Renault is in a critical situation in China, where the manufacturer sold just under 180,000 vehicles in 2019, down 17% from the previous year.

In Latin America, the Renault plant in Córdoba, Argentina, was also hit hard by the crisis last year, with an utilization rate of just 14%.

The concern is developing a situation with an overabundance of production space against the backdrop of another cycle of changing the model range and a general decline in the global market.

The Renault plant in Moscow was also under threat. The press discusses information that within a few years French cars may stop being produced in the capital, and the main production site will be a plant in Togliatti, the lines of which are also not loaded at full capacity. It is possible that the Renault Nasha Strana Moscow plant, in turn, will completely move to the GM-AvtoVAZ site as early as 2022, where all models on the B0 platform will be produced. The Moscow site is waiting for a complete closure or reorientation to the production of Nissan and Mitsubishi cars. But this will depend on the prospects for the existence of the Renault-Nissan-Mitsubishi alliance itself.

Nissan’s 2019 performance reports are even worse, with a net loss of 26.1 billion yen ($237 million) in the third fiscal quarter, a 10-year high. In our country, the demand for Nissan cars fell by 16.3 percent, to 395,000 cars, while global sales fell by 8.1 percent. I don’t think it’s worth expecting that against the background of such results, the Japanese brand will expand production. On the contrary, according to Bloomberg, Nissan plans to cut at least 5,200 additional jobs worldwide. Only a radical renewal of the model range and an increase in the production of electric vehicles will help to turn the tide. But this requires investments and funds. And this is a vicious circle, when in order to develop, you first need to shrink and free up finances.

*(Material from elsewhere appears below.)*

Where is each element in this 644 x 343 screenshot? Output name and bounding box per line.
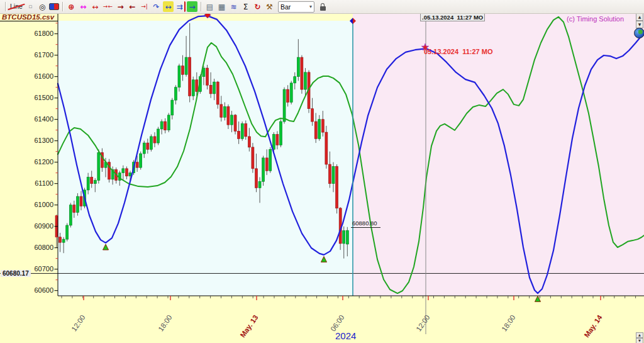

The affairs of both the entire concern and Renault in particular are not very good. And the prospects for a rapid improvement in the situation are not yet foreseen. Great hopes are placed on the new head of Luca di Meo, who previously headed the Spanish brand SEAT. But he will take office only from July 1, 2020. The pause again does not play into the hands of the French manufacturer, such expectations for making serious decisions are a great luxury. Let’s hope that for Renault this is just the beginning of a new stage of development and then everything will go according to a positive scenario.

As consumers, we see that these processes delay the emergence of new competitive models in our market. The second generation Duster is already several years late. Keeping market share and sales only at the expense of outdated Logans will not work for a long time. Competitors are increasingly entering the niche of budget cars, offering more modern options. Even the most loyal supporters of the brand are starting to look towards Korean and even Chinese manufacturers. If the situation does not change, then the results of 2020 may become negative.

Come on, Renault, hold on, you still have a lot of capital – these are still brand-loyal buyers who hope for quality cars at affordable prices, don’t let them down.